Differences in layer ordering causes errors when resuming from checkpoints

Bug description

When resuming from a checkpoint (or multi-gpu training with ddp, anything where you might construct multiple instances of your model), if the model layers are constructed in different orders, it will cause the optimizer stats to have parameters in different orders, which will cause a size mismatch error. In the cases where the sizes agree this error will go unnoticed (except with perhaps less optimal training dynamics). When the sizes disagree, then it explicitly errors.
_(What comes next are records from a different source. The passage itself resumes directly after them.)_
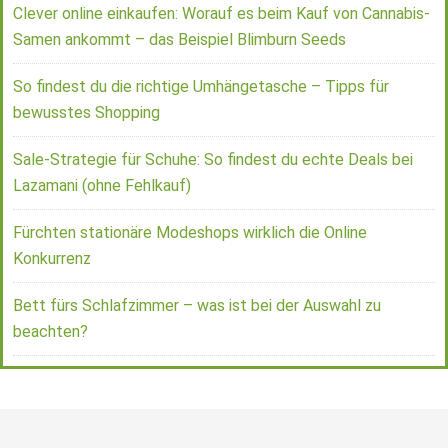
Clever online einkaufen: Worauf es beim Kauf von Cannabis-
Samen ankommt – das Beispiel Blimburn Seeds
So findest du die richtige Umhängetasche – Tipps für
bewusstes Shopping
Sale-Strategie für Schuhe: So findest du echte Deals bei
Lazamani (ohne Fehlkauf)
Fürchten stationäre Modeshops wirklich die Online
Konkurrenz
Bett fürs Schlafzimmer – was ist bei der Auswahl zu
beachten?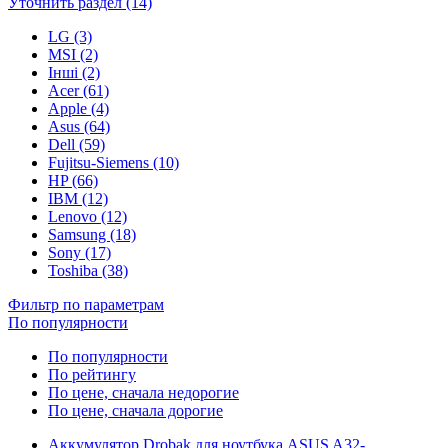
Уточнить раздел (14)
LG (3)
MSI (2)
Інші (2)
Acer (61)
Apple (4)
Asus (64)
Dell (59)
Fujitsu-Siemens (10)
HP (66)
IBM (12)
Lenovo (12)
Samsung (18)
Sony (17)
Toshiba (38)
Фильтр по параметрам
По популярности
По популярности
По рейтингу
По цене, сначала недорогие
По цене, сначала дорогие
Аккумулятор Drobak для ноутбука ASUS A32-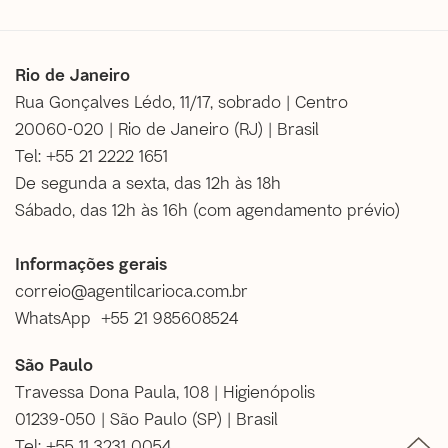
Rio de Janeiro
Rua Gonçalves Lédo, 11/17, sobrado | Centro
20060-020 | Rio de Janeiro (RJ) | Brasil
Tel: +55 21 2222 1651
De segunda a sexta, das 12h às 18h
Sábado, das 12h às 16h (
com agendamento prévio
)
Informações gerais
correio@agentilcarioca.com.br
WhatsApp +55 21 985608524
São Paulo
Travessa Dona Paula, 108 | Higienópolis
01239-050 | São Paulo (SP) | Brasil
Tel: +55 11 3231 0054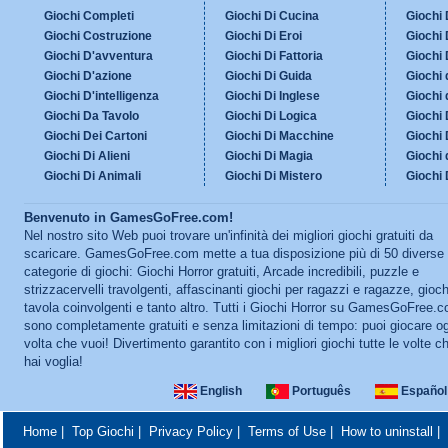
Giochi Completi
Giochi Di Cucina
Giochi 
Giochi Costruzione
Giochi Di Eroi
Giochi 
Giochi D'avventura
Giochi Di Fattoria
Giochi 
Giochi D'azione
Giochi Di Guida
Giochi 
Giochi D'intelligenza
Giochi Di Inglese
Giochi
Giochi Da Tavolo
Giochi Di Logica
Giochi 
Giochi Dei Cartoni
Giochi Di Macchine
Giochi 
Giochi Di Alieni
Giochi Di Magia
Giochi 
Giochi Di Animali
Giochi Di Mistero
Giochi 
Benvenuto in GamesGoFree.com!
Nel nostro sito Web puoi trovare un'infinità dei migliori giochi gratuiti da
scaricare. GamesGoFree.com mette a tua disposizione più di 50 diverse
categorie di giochi: Giochi Horror gratuiti, Arcade incredibili, puzzle e
strizzacervelli travolgenti, affascinanti giochi per ragazzi e ragazze, gioch
tavola coinvolgenti e tanto altro. Tutti i Giochi Horror su GamesGoFree.
sono completamente gratuiti e senza limitazioni di tempo: puoi giocare o
volta che vuoi! Divertimento garantito con i migliori giochi tutte le volte c
hai voglia!
English
Português
Español
Home
|
Top Giochi
|
Privacy Policy
|
Terms of Use
|
How to uninstall
|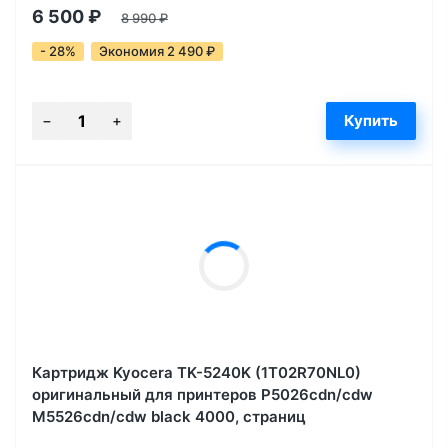
6 500
₽
8 990
₽
- 28%
Экономия 2 490
₽
Картридж Kyocera TK-5240K (1T02R70NL0)
оригинальный для принтеров P5026cdn/cdw
M5526cdn/cdw black 4000, страниц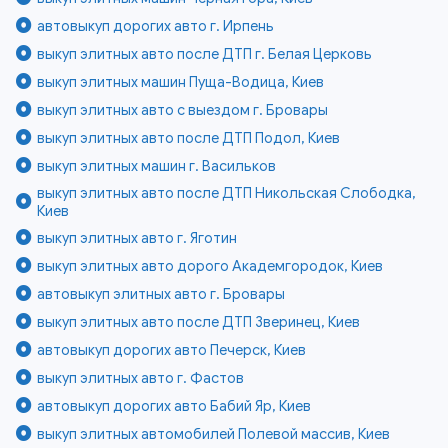
автовыкуп дорогих авто г. Ирпень
выкуп элитных авто после ДТП г. Белая Церковь
выкуп элитных машин Пуща-Водица, Киев
выкуп элитных авто с выездом г. Бровары
выкуп элитных авто после ДТП Подол, Киев
выкуп элитных машин г. Васильков
выкуп элитных авто после ДТП Никольская Слободка,
Киев
выкуп элитных авто г. Яготин
выкуп элитных авто дорого Академгородок, Киев
автовыкуп элитных авто г. Бровары
выкуп элитных авто после ДТП Зверинец, Киев
автовыкуп дорогих авто Печерск, Киев
выкуп элитных авто г. Фастов
автовыкуп дорогих авто Бабий Яр, Киев
выкуп элитных автомобилей Полевой массив, Киев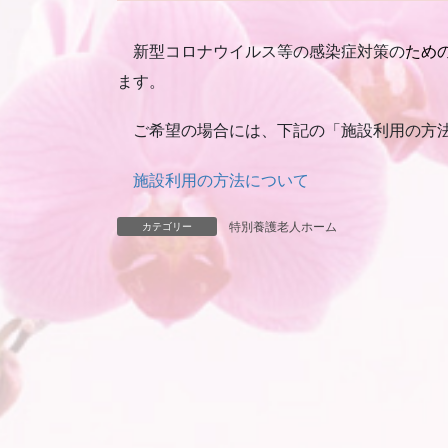
新型コロナウイルス等の感染症対策の
ため
ます。
ご希望の場合には、下記の「施設利用の方法
施設利用の方法について
特別養護老人ホーム
カテゴリー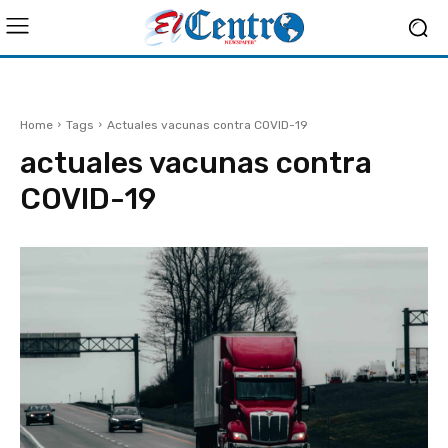
Home
Tags
Actuales vacunas contra COVID-19
actuales vacunas contra
COVID-19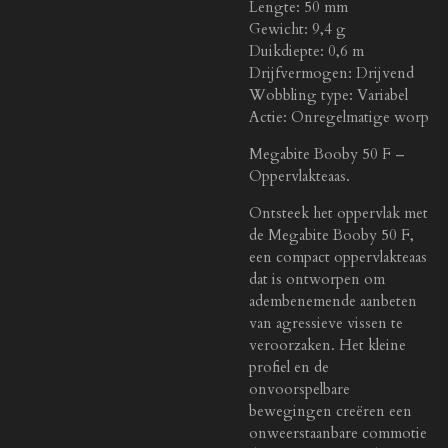
Lengte: 50 mm
Gewicht: 9,4 g
Duikdiepte: 0,6 m
Drijfvermogen: Drijvend
Wobbling type: Variabel
Actie: Onregelmatige worp
Megabite Booby 50 F –
Oppervlakteaas.
Ontsteek het oppervlak met
de Megabite Booby 50 F,
een compact oppervlakteaas
dat is ontworpen om
adembenemende aanbeten
van agressieve vissen te
veroorzaken. Het kleine
profiel en de
onvoorspelbare
bewegingen creëren een
onweerstaanbare commotie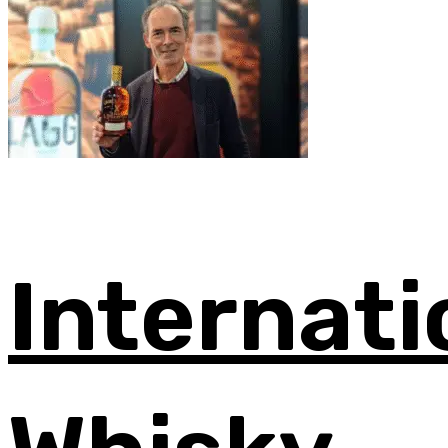
Internati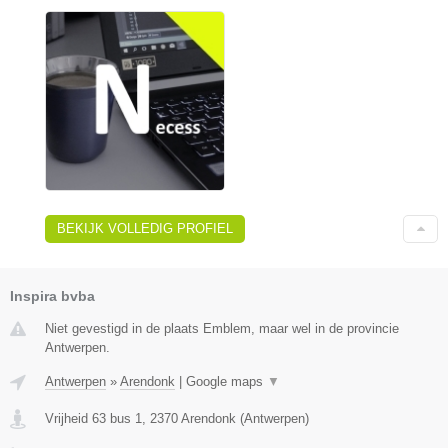
BEKIJK VOLLEDIG PROFIEL
Inspira bvba
Niet gevestigd in de plaats Emblem, maar wel in de provincie
Antwerpen.
Antwerpen
»
Arendonk
|
Google maps
▼
Vrijheid 63 bus 1
,
2370
Arendonk
(
Antwerpen
)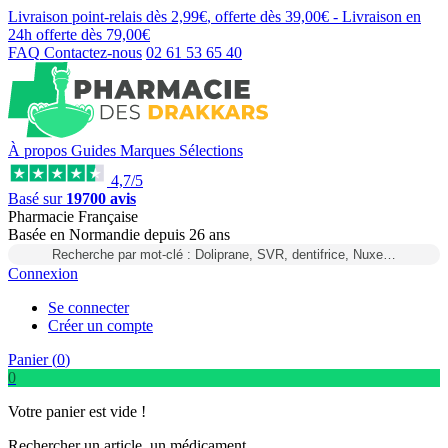
Livraison point-relais dès
2,99€
, offerte dès
39,00€
- Livraison en
24h
offerte dès
79,00€
FAQ
Contactez-nous
02 61 53 65 40
À propos
Guides
Marques
Sélections
4,7/5
Basé sur
19700 avis
Pharmacie Française
Basée
en Normandie
depuis
26 ans
Recherche par mot-clé : Doliprane, SVR, dentifrice, Nuxe…
Connexion
Se connecter
Créer un compte
Panier (
0
)
0
Votre panier est vide !
Rechercher un article, un médicament...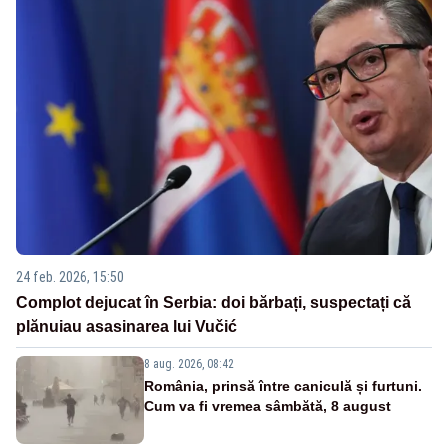
24 feb. 2026, 15:50
Complot dejucat în Serbia: doi bărbați, suspectați că
plănuiau asasinarea lui Vučić
8 aug. 2026, 08:42
România, prinsă între caniculă și furtuni.
Cum va fi vremea sâmbătă, 8 august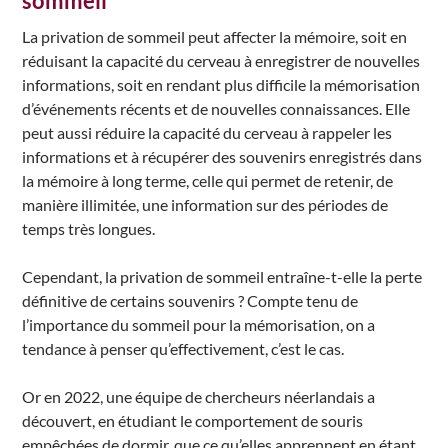
sommeil
La privation de sommeil peut affecter la mémoire, soit en
réduisant la capacité du cerveau à enregistrer de nouvelles
informations, soit en rendant plus difficile la mémorisation
d’événements récents et de nouvelles connaissances. Elle
peut aussi réduire la capacité du cerveau à rappeler les
informations et à récupérer des souvenirs enregistrés dans
la mémoire à long terme, celle qui permet de retenir, de
manière illimitée, une information sur des périodes de
temps très longues.
Cependant, la privation de sommeil entraîne-t-elle la perte
définitive de certains souvenirs ? Compte tenu de
l’importance du sommeil pour la mémorisation, on a
tendance à penser qu’effectivement, c’est le cas.
Or en 2022, une équipe de chercheurs néerlandais a
découvert, en étudiant le comportement de souris
empêchées de dormir, que ce qu’elles apprennent en étant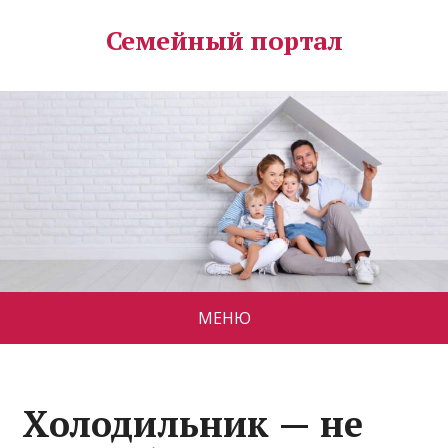
Семейный портал
МЕНЮ
Холодильник — не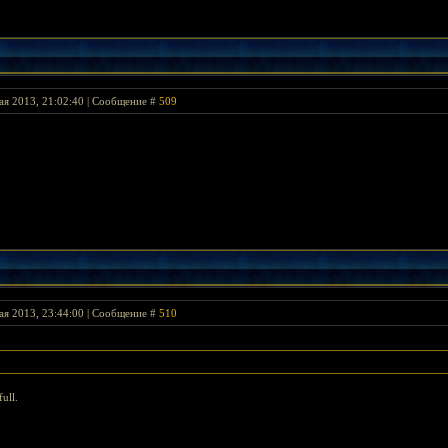
ая 2013, 21:02:40 | Сообщение #
509
ая 2013, 23:44:00 | Сообщение #
510
ull.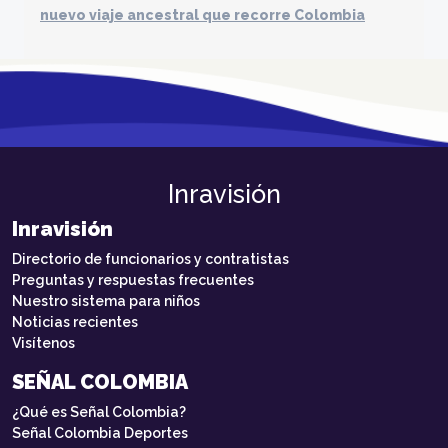
nuevo viaje ancestral que recorre Colombia
Inravisión
Inravisión
Directorio de funcionarios y contratistas
Preguntas y respuestas frecuentes
Nuestro sistema para niños
Noticias recientes
Visítenos
SEÑAL COLOMBIA
¿Qué es Señal Colombia?
Señal Colombia Deportes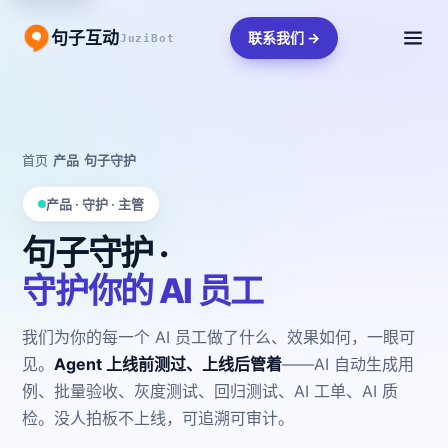
句子互动
联系我们 →
JuziBot
首页
/
产品
/
句子守护
产品 · 守护 · 主管
句子守护 ·
守护你的 AI 员工
我们为你的每一个 AI 员工做了什么、效果如何，一眼可
见。
Agent 上线前测过、上线后管着
——AI 自动生成用
例、批量验收、灰度测试、回归测试、AI 工单、AI 质
检。没人拍板不上线，可追溯可审计。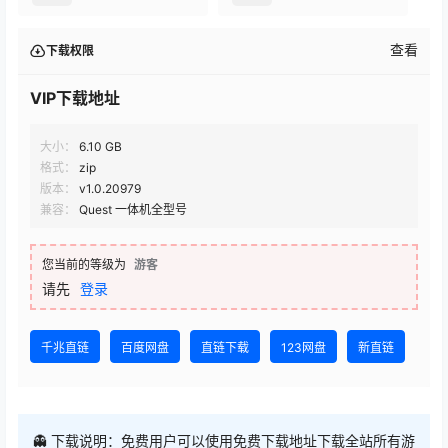
查看
下载权限
VIP下载地址
大小：
6.10 GB
格式：
zip
版本：
v1.0.20979
兼容：
Quest 一体机全型号
您当前的等级为
游客
请先
登录
千兆直链
百度网盘
直链下载
123网盘
新直链
👻 下载说明：免费用户可以使用免费下载地址下载全站所有游
戏，评论后即可下载，（选择下载框上方免费下载地址），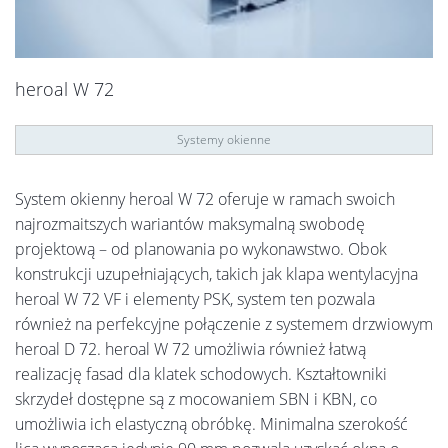
heroal W 72
Systemy okienne
System okienny heroal W 72 oferuje w ramach swoich
najrozmaitszych wariantów maksymalną swobodę
projektową – od planowania po wykonawstwo. Obok
konstrukcji uzupełniających, takich jak klapa wentylacyjna
heroal W 72 VF i elementy PSK, system ten pozwala
również na perfekcyjne połączenie z systemem drzwiowym
heroal D 72. heroal W 72 umożliwia również łatwą
realizację fasad dla klatek schodowych. Kształtowniki
skrzydeł dostępne są z mocowaniem SBN i KBN, co
umożliwia ich elastyczną obróbkę. Minimalna szerokość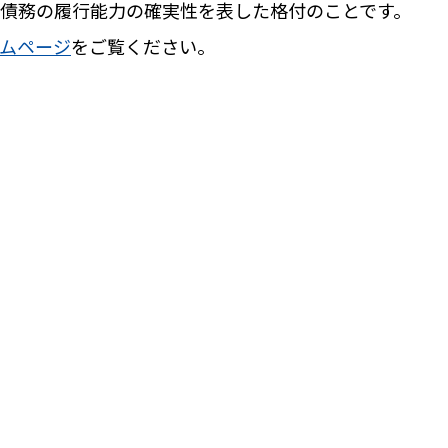
債務の履行能力の確実性を表した格付のことです。
ムページ
をご覧ください。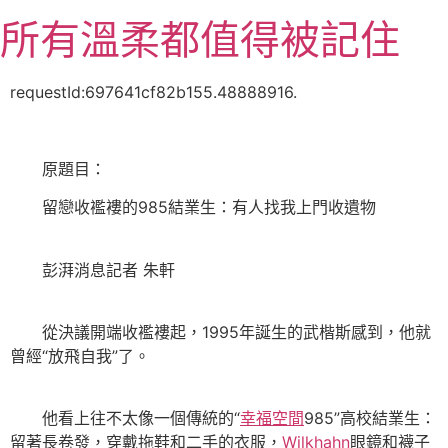
跳
所有溫柔都值得被記住
至
主
要
requestId:697641cf82b155.48888916.
內
容
原題目：
留戀收襤褸的985結業生：有人找我上門收遺物
彭湃消息記者 朱軒
從決議開端收襤褸起，1995年誕生的武楷斯感到，他就
曾經“放飛自我”了。
他看上往不太像一個傳統的“
幸福空間
985”高校結業生：
留著長卷發，穿戴拖鞋和二手的衣服，
Wilkhahn
眼鏡和襪子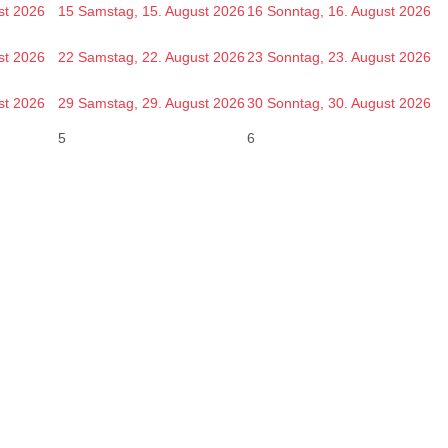
st 2026
15
Samstag, 15. August 2026
16
Sonntag, 16. August 2026
st 2026
22
Samstag, 22. August 2026
23
Sonntag, 23. August 2026
st 2026
29
Samstag, 29. August 2026
30
Sonntag, 30. August 2026
5
6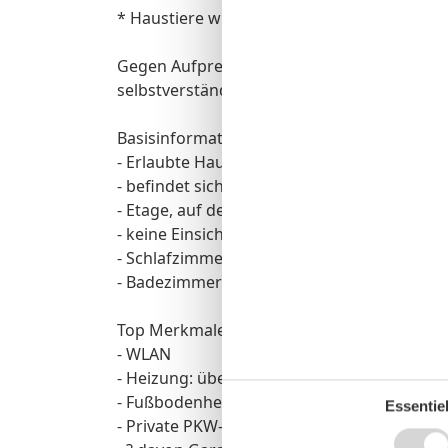
* Haustiere willkommen!
Gegen Aufpreis liegen bei Ihrer Anreise fri
selbstverständlich bereits mit Bettwäsche 
Basisinformationen
- Erlaubte Haustiere: 1
- befindet sich in: Anlage
- Etage, auf der sich das Objekt befindet: E
- keine Einsicht von der Straße
- Schlafzimmeranzahl: 1
- Badezimmeranzahl: 1
Top Merkmale
- WLAN
- Heizung: überall
- Fußbodenheizung: überall
Essentiel
- Private PKW-Stellplätze insgesamt für die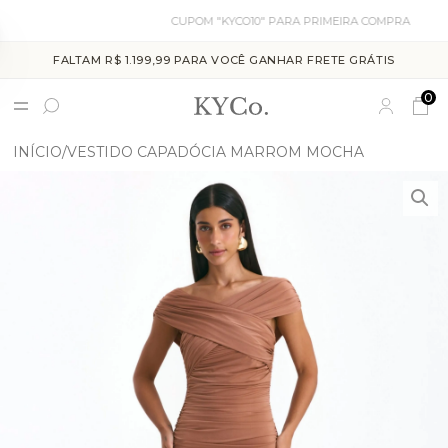
CUPOM "KYCO10" PARA PRIMEIRA COMPRA
FALTAM R$ 1.199,99 PARA VOCÊ GANHAR FRETE GRÁTIS
0
INÍCIO
VESTIDO CAPADÓCIA MARROM MOCHA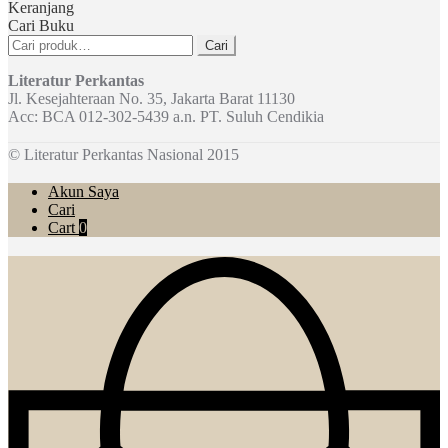
Keranjang
Cari Buku
Pencarian
Cari
untuk:
Literatur Perkantas
Jl. Kesejahteraan No. 35, Jakarta Barat 11130
Acc: BCA 012-302-5439 a.n. PT. Suluh Cendikia
© Literatur Perkantas Nasional 2015
Akun Saya
Cari
Cart
0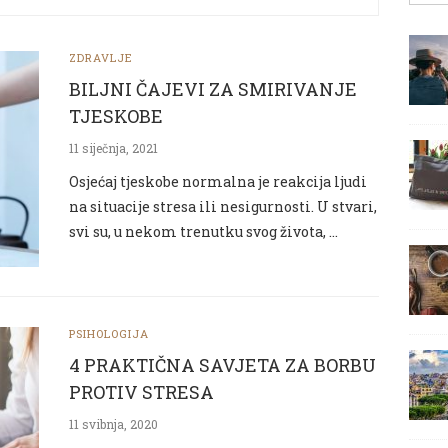
ZDRAVLJE
BILJNI ČAJEVI ZA SMIRIVANJE
TJESKOBE
11 siječnja, 2021
Osjećaj tjeskobe normalna je reakcija ljudi
na situacije stresa ili nesigurnosti. U stvari,
svi su, u nekom trenutku svog života, …
PSIHOLOGIJA
4 PRAKTIČNA SAVJETA ZA BORBU
PROTIV STRESA
11 svibnja, 2020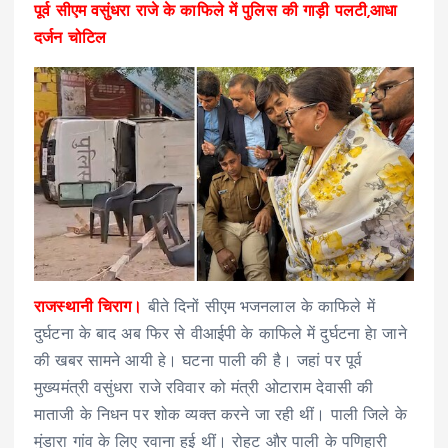
पूर्व सीएम वसुंधरा राजे के काफिले में पुलिस की गाड़ी पलटी,आधा
दर्जन चोटिल
राजस्थानी चिराग।
बीते दिनों सीएम भजनलाल के काफिले में
दुर्घटना के बाद अब फिर से वीआईपी के काफिले में दुर्घटना हेा जाने
की खबर सामने आयी हे। घटना पाली की है। जहां पर पूर्व
मुख्यमंत्री वसुंधरा राजे रविवार को मंत्री ओटाराम देवासी की
माताजी के निधन पर शोक व्यक्त करने जा रही थीं। पाली जिले के
मुंडारा गांव के लिए रवाना हुई थीं। रोहट और पाली के पणिहारी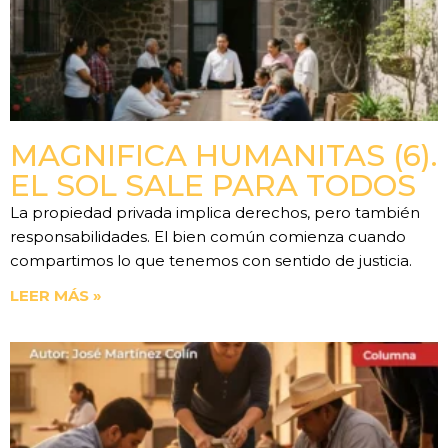
MAGNIFICA HUMANITAS (6).
EL SOL SALE PARA TODOS
La propiedad privada implica derechos, pero también
responsabilidades. El bien común comienza cuando
compartimos lo que tenemos con sentido de justicia.
LEER MÁS »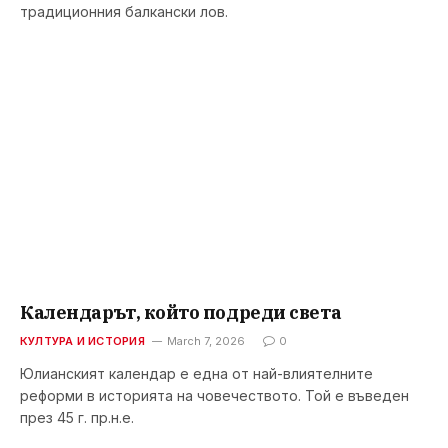
традиционния балкански лов.
Календарът, който подреди света
КУЛТУРА И ИСТОРИЯ
March 7, 2026
0
Юлианският календар е една от най-влиятелните
реформи в историята на човечеството. Той е въведен
през 45 г. пр.н.е.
Not sure if this is really a torch issue or a lightning issue. I'm submitting here first.

How to reproduce the bug

I have a MWE that reproduces the issue:

https://gist.github.com/Erotemic/dfaadf5cf9fa4910beb901ae6c93867b

It's about 400 lines that try to capture both the error and my use case that uncovered the error. I had to use this to even figure out what was going on, so I'm sure the example could be more minimal. I've highlighted where the part that causes the error. If you sort the set to make construction consistent the error goes away - so there is a user-side fix, but I'm not sure if it also warents a torch or lightning side fix.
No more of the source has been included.